Enter Julius Dax, online repoman and real-life thief. He's been hired for a special job: stealing an unknown object from a reclusive tech billionaire. But when he finds out he's stolen the first sentient AI, his payday gets a lot more complicated.
Cyberpunk is very much a genre that seems to have a definitive style and sometimes very much captures a sense of a time of mirrorshades and ropey SFX. But is there still a place for it in the 21st century when the internet now feels more a way of life than a wild frontier. What can cyberpunk do for us now? Corey J White shows that there may be life in the old dog left in Repo Virtual.
The future is now dominated by Augmentd Reality that can overlay everything. In South Korea’s Neo Songdo the tattered city is hidden by a gleaning AR worldf; the night sky for many is a massive multiplayer video game starscape and in a shadowy powerful corporation a powerful project nears completion. JD works in VR as a Repo Man who retrieves property and spaceships when players can’t keep the bills up but their sibling Soo-hyun has a job for the cult that they are part of to infiltrate Zero Corporation and steal a brand-new technology. The heist initially goes to plan but soon Zero Corporation and deadly cultists are after JD and will stop at nothing and eventually the mysterious and deadly Enda is put on JD’s tail.
This is an extremely entertaining action-packed read.

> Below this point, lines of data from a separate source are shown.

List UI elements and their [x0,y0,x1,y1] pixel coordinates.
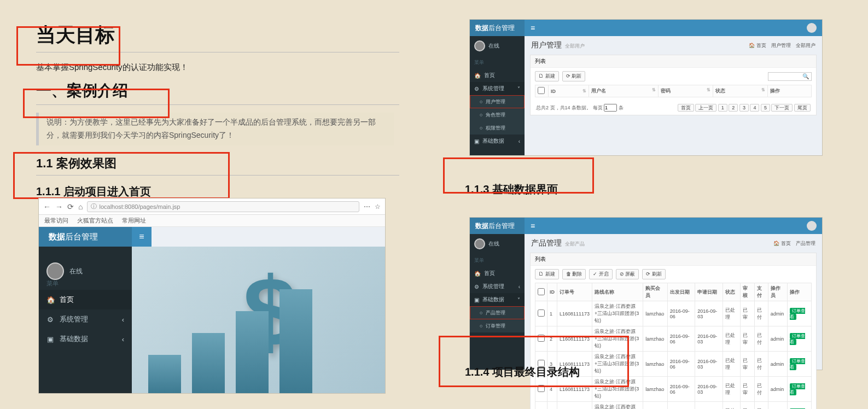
refresh-button[interactable]: ⟳ 刷新 [562,71,586,81]
gear-icon: ⚙ [474,284,479,290]
view-order-button[interactable]: 订单查看 [790,308,805,320]
page-4[interactable]: 4 [750,104,759,112]
page-1[interactable]: 1 [718,104,727,112]
brand: 数据 后台管理 [470,218,525,234]
page-prev[interactable]: 上一页 [695,104,716,112]
select-all-checkbox[interactable] [538,87,545,94]
view-order-button[interactable]: 订单查看 [790,358,805,370]
sidebar-item-home[interactable]: 🏠首页 [470,267,525,280]
sidebar-item-label: 基础数据 [482,137,504,145]
avatar [474,238,485,249]
col-status[interactable]: 状态⇅ [713,85,767,97]
refresh-button[interactable]: ⟳ 刷新 [642,269,666,279]
more-icon[interactable]: ⋯ [364,203,370,211]
brand: 数据 后台管理 [470,20,525,36]
sidebar-item-user[interactable]: ○用户管理 [470,95,525,108]
back-icon[interactable]: ← [43,202,51,211]
col-id[interactable]: ID [547,283,557,301]
sidebar-item-base[interactable]: ▣基础数据‹ [470,135,525,148]
page-first[interactable]: 首页 [678,104,694,112]
col-orderno[interactable]: 订单号 [557,283,592,301]
col-apply[interactable]: 申请日期 [695,283,723,301]
chevron-down-icon: ˅ [517,86,520,92]
col-username[interactable]: 用户名⇅ [589,85,658,97]
sidebar-item-home[interactable]: 🏠 首页 [39,290,132,309]
sidebar-item-label: 基础数据 [60,334,88,344]
user-status: 在线 [69,267,83,276]
bookmark-most[interactable]: 最常访问 [44,217,68,225]
brand-strong: 数据 [475,221,488,231]
sidebar-item-label: 角色管理 [486,112,505,119]
col-audit[interactable]: 审核 [741,283,754,301]
page-5[interactable]: 5 [761,104,770,112]
page-3[interactable]: 3 [739,104,749,112]
sidebar-item-system[interactable]: ⚙ 系统管理 ‹ [39,309,132,329]
hamburger-icon[interactable]: ≡ [525,24,541,32]
dashboard-icon: 🏠 [46,296,54,304]
col-pay[interactable]: 支付 [754,283,768,301]
dashboard-canvas: $ [132,247,385,393]
bookmark-firefox[interactable]: 火狐官方站点 [77,217,113,225]
new-button[interactable]: 🗋 新建 [535,269,559,279]
sidebar-item-label: 系统管理 [482,85,504,92]
close-button[interactable]: ⊘ 屏蔽 [616,269,639,279]
row-checkbox[interactable] [538,309,545,317]
col-route[interactable]: 路线名称 [592,283,643,301]
sidebar-item-product[interactable]: ○产品管理 [470,306,525,319]
sidebar-item-order[interactable]: ○订单管理 [470,319,525,332]
new-button[interactable]: 🗋 新建 [535,71,559,81]
col-dep[interactable]: 出发日期 [667,283,695,301]
view-order-button[interactable]: 订单查看 [790,383,805,395]
breadcrumb: 🏠 首页 用户管理 全部用户 [749,42,815,49]
page-2[interactable]: 2 [729,104,738,112]
page-next[interactable]: 下一页 [771,104,793,112]
cube-icon: ▣ [474,297,479,303]
page-summary: 总共2 页，共14 条数据。 每页 条 [536,104,624,112]
col-oper[interactable]: 操作员 [768,283,788,301]
chevron-left-icon: ‹ [122,335,124,343]
table-row: 1L1608111173温泉之旅·江西婺源+三清山3日跟团游(3钻)lamzha… [535,301,812,326]
forward-icon[interactable]: → [55,202,63,211]
panel-title: 列表 [531,253,816,266]
pagesize-input[interactable] [604,104,617,112]
search-input[interactable]: 🔍 [768,72,812,81]
sidebar-item-label: 系统管理 [482,283,504,290]
data-table: ID⇅ 用户名⇅ 密码⇅ 状态⇅ 操作 [535,85,812,97]
avatar[interactable] [807,23,817,33]
hamburger-icon[interactable]: ≡ [525,221,541,230]
view-order-button[interactable]: 订单查看 [790,333,805,345]
star-icon[interactable]: ☆ [375,203,381,211]
sidebar-item-perm[interactable]: ○权限管理 [470,121,525,135]
home-icon: 🏠 [773,241,779,246]
brand: 数据 后台管理 [39,227,132,247]
sidebar-item-system[interactable]: ⚙系统管理‹ [470,280,525,293]
sidebar-item-role[interactable]: ○角色管理 [470,108,525,121]
screenshot-user-mgmt: 数据 后台管理 ≡ 在线 菜单 🏠首页 ⚙系统管理˅ ○用户管理 ○角色管理 ○… [469,19,823,156]
open-button[interactable]: ✓ 开启 [589,269,613,279]
select-all-checkbox[interactable] [538,288,545,295]
reload-icon[interactable]: ⟳ [67,202,74,211]
home-icon[interactable]: ⌂ [78,202,83,211]
sidebar-item-base[interactable]: ▣ 基础数据 ‹ [39,329,132,349]
sidebar-item-system[interactable]: ⚙系统管理˅ [470,82,525,95]
sidebar-item-label: 系统管理 [60,314,88,324]
col-id[interactable]: ID⇅ [549,85,589,97]
breadcrumb: 🏠 首页 产品管理 [773,240,815,247]
sidebar-item-label: 基础数据 [482,296,504,303]
col-state[interactable]: 状态 [723,283,740,301]
hamburger-icon[interactable]: ≡ [132,227,152,247]
sidebar-item-base[interactable]: ▣基础数据˅ [470,293,525,306]
col-buyer[interactable]: 购买会员 [643,283,668,301]
avatar[interactable] [807,221,817,231]
bookmark-common[interactable]: 常用网址 [122,217,146,225]
panel-title: 列表 [531,55,816,68]
url-bar[interactable]: ⓘ localhost:8080/pages/main.jsp [87,201,359,212]
sidebar-item-home[interactable]: 🏠首页 [470,69,525,82]
page-last[interactable]: 尾页 [794,104,811,112]
col-password[interactable]: 密码⇅ [658,85,713,97]
brand-rest: 后台管理 [488,221,515,231]
user-status: 在线 [488,42,499,50]
sidebar-item-label: 首页 [60,295,74,305]
cube-icon: ▣ [46,335,54,343]
delete-button[interactable]: 🗑 删除 [562,269,586,279]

White has constructed a very intricate future world where the US has collapsed and still the world is filled with the rich and the poor. What I loved about the story is how White has taken the bones of a familiar cyberpunk story and it feels upgraded for 2020 with a diverse cast – JD is a gay lead character while Soo-hyun is their non-binary sibling and no one blinks an eye. That is the norm accepted by all and instead the focus is on the social inequalities that definitely still exist. We see a cult that is happy to exploit people for personal gain and should be surprised that a Corporation has created a game that has become a huge source of income distracting people from the world outside. White creates a beautifully scripted heist well planned, using new technology and old tricks to make the first half of the book really rattle along.
Then the second half is more the chase as Enda is reluctantly recruited by Zero to pursue JD and his team. Here White introduces a new non-human character and now we explore what AI may mean for te future. I really liked the flow of this section and it raises some interesting moral questions about choice and even socialism. Enda was a fascinating character with a guilty past; a desire to do the right things and general awesomeness in either detection or fighting people.

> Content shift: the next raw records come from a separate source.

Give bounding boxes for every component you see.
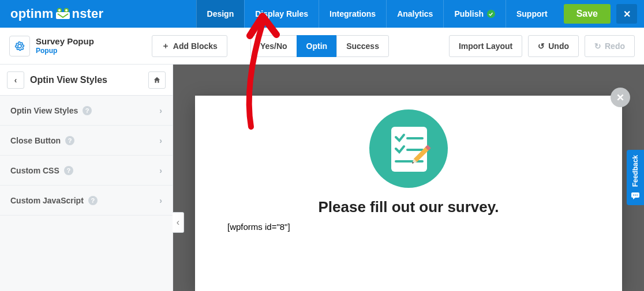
home-icon	[153, 76, 161, 84]
panel-custom-js[interactable]: Custom JavaScript ? ›	[0, 186, 173, 216]
chevron-right-icon: ›	[159, 166, 162, 175]
nav-support-label: Support	[516, 9, 548, 18]
svg-point-20	[636, 194, 638, 195]
import-layout-button[interactable]: Import Layout	[449, 35, 522, 57]
svg-point-2	[58, 9, 61, 12]
main-area: ‹ Optin View Styles Optin View Styles ? …	[0, 65, 644, 291]
logo: optinm nster	[10, 6, 103, 21]
campaign-name: Survey Popup	[36, 37, 94, 47]
add-blocks-button[interactable]: ＋ Add Blocks	[152, 35, 227, 57]
popup-headline[interactable]: Please fill out our survey.	[318, 198, 499, 216]
tab-optin[interactable]: Optin	[297, 35, 337, 57]
chevron-left-icon: ‹	[177, 217, 179, 228]
chevron-right-icon: ›	[159, 196, 162, 205]
svg-point-3	[65, 9, 68, 12]
close-icon: ✕	[623, 9, 631, 20]
survey-illustration-icon	[368, 108, 449, 189]
help-icon: ?	[88, 196, 98, 205]
nav-integrations[interactable]: Integrations	[319, 0, 386, 28]
tab-success[interactable]: Success	[336, 35, 389, 57]
canvas: ‹	[173, 65, 644, 291]
tab-success-label: Success	[346, 41, 379, 51]
nav-design[interactable]: Design	[196, 0, 245, 28]
feedback-tab[interactable]: Feedback	[627, 150, 644, 205]
sidebar-header: ‹ Optin View Styles	[0, 65, 173, 96]
panel-label: Custom CSS	[10, 166, 59, 175]
nav-publish[interactable]: Publish	[443, 0, 506, 28]
panel-optin-view-styles[interactable]: Optin View Styles ? ›	[0, 96, 173, 126]
tab-yesno-label: Yes/No	[260, 41, 287, 51]
nav-design-label: Design	[207, 9, 234, 18]
svg-marker-17	[633, 198, 635, 199]
logo-monster-icon	[55, 7, 71, 20]
panel-label: Optin View Styles	[10, 106, 78, 115]
chevron-right-icon: ›	[159, 106, 162, 115]
sidebar-title: Optin View Styles	[30, 75, 148, 85]
logo-text-pre: optinm	[10, 6, 54, 21]
import-layout-label: Import Layout	[459, 41, 512, 51]
sidebar: ‹ Optin View Styles Optin View Styles ? …	[0, 65, 173, 291]
save-button-label: Save	[576, 9, 598, 19]
help-icon: ?	[65, 136, 74, 145]
gear-icon	[14, 41, 25, 51]
chevron-left-icon: ‹	[14, 75, 17, 85]
panel-label: Custom JavaScript	[10, 196, 84, 205]
plus-icon: ＋	[162, 41, 170, 51]
undo-label: Undo	[548, 41, 569, 51]
popup-body: Please fill out our survey. [wpforms id=…	[195, 96, 622, 232]
nav-analytics-label: Analytics	[397, 9, 433, 18]
logo-text-post: nster	[72, 6, 104, 21]
nav-support[interactable]: Support	[506, 0, 558, 28]
view-tabs: Yes/No Optin Success	[250, 35, 389, 57]
svg-point-18	[633, 194, 634, 195]
undo-icon: ↺	[538, 41, 545, 51]
popup-close-button[interactable]	[611, 88, 630, 107]
undo-button[interactable]: ↺ Undo	[528, 35, 579, 57]
nav-display-rules[interactable]: Display Rules	[244, 0, 319, 28]
add-blocks-label: Add Blocks	[173, 41, 218, 51]
chevron-right-icon: ›	[159, 136, 162, 145]
close-editor-button[interactable]: ✕	[616, 4, 637, 24]
speech-bubble-icon	[631, 192, 640, 200]
sidebar-home-button[interactable]	[148, 71, 166, 89]
sub-header: Survey Popup Popup ＋ Add Blocks Yes/No O…	[0, 28, 644, 65]
save-button[interactable]: Save	[564, 4, 611, 24]
tab-optin-label: Optin	[306, 41, 328, 51]
panel-label: Close Button	[10, 136, 61, 145]
close-icon	[616, 93, 624, 101]
nav-display-rules-label: Display Rules	[255, 9, 308, 18]
redo-button[interactable]: ↻ Redo	[585, 35, 635, 57]
nav-integrations-label: Integrations	[330, 9, 376, 18]
top-nav: optinm nster Design Display Rules Integr…	[0, 0, 644, 28]
campaign-info: Survey Popup Popup	[36, 37, 94, 55]
feedback-label: Feedback	[631, 155, 639, 187]
popup-shortcode[interactable]: [wpforms id="8"]	[227, 222, 290, 232]
redo-icon: ↻	[594, 41, 601, 51]
svg-point-19	[635, 194, 636, 195]
redo-label: Redo	[605, 41, 625, 51]
campaign-settings-button[interactable]	[9, 36, 30, 56]
panel-custom-css[interactable]: Custom CSS ? ›	[0, 156, 173, 186]
nav-analytics[interactable]: Analytics	[386, 0, 443, 28]
nav-publish-label: Publish	[454, 9, 484, 18]
popup-preview[interactable]: Please fill out our survey. [wpforms id=…	[195, 96, 622, 291]
campaign-type: Popup	[36, 47, 94, 55]
help-icon: ?	[83, 106, 92, 115]
tab-yesno[interactable]: Yes/No	[250, 35, 297, 57]
sidebar-back-button[interactable]: ‹	[7, 71, 24, 89]
panel-close-button[interactable]: Close Button ? ›	[0, 126, 173, 156]
help-icon: ?	[64, 166, 73, 175]
collapse-sidebar-button[interactable]: ‹	[173, 212, 184, 233]
publish-complete-icon	[487, 10, 495, 18]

But I have a caveat. While I think it’s both a very entertaining and enjoyable story I did wonder as I read it if this is simply a refreshed version of an older story. It’s heart and head are in the right place but is that not simply what I should expect a modern SF tale to be? What else is this story adding to the genre? I didn’t find anything stretching the genre more than it should be in the 2020s. It’;s a great solid piece of SF but in terms of do I think this wowed me and deserves best place. I’m not feeling it. Readers should pick this up if you enjoy good SF though.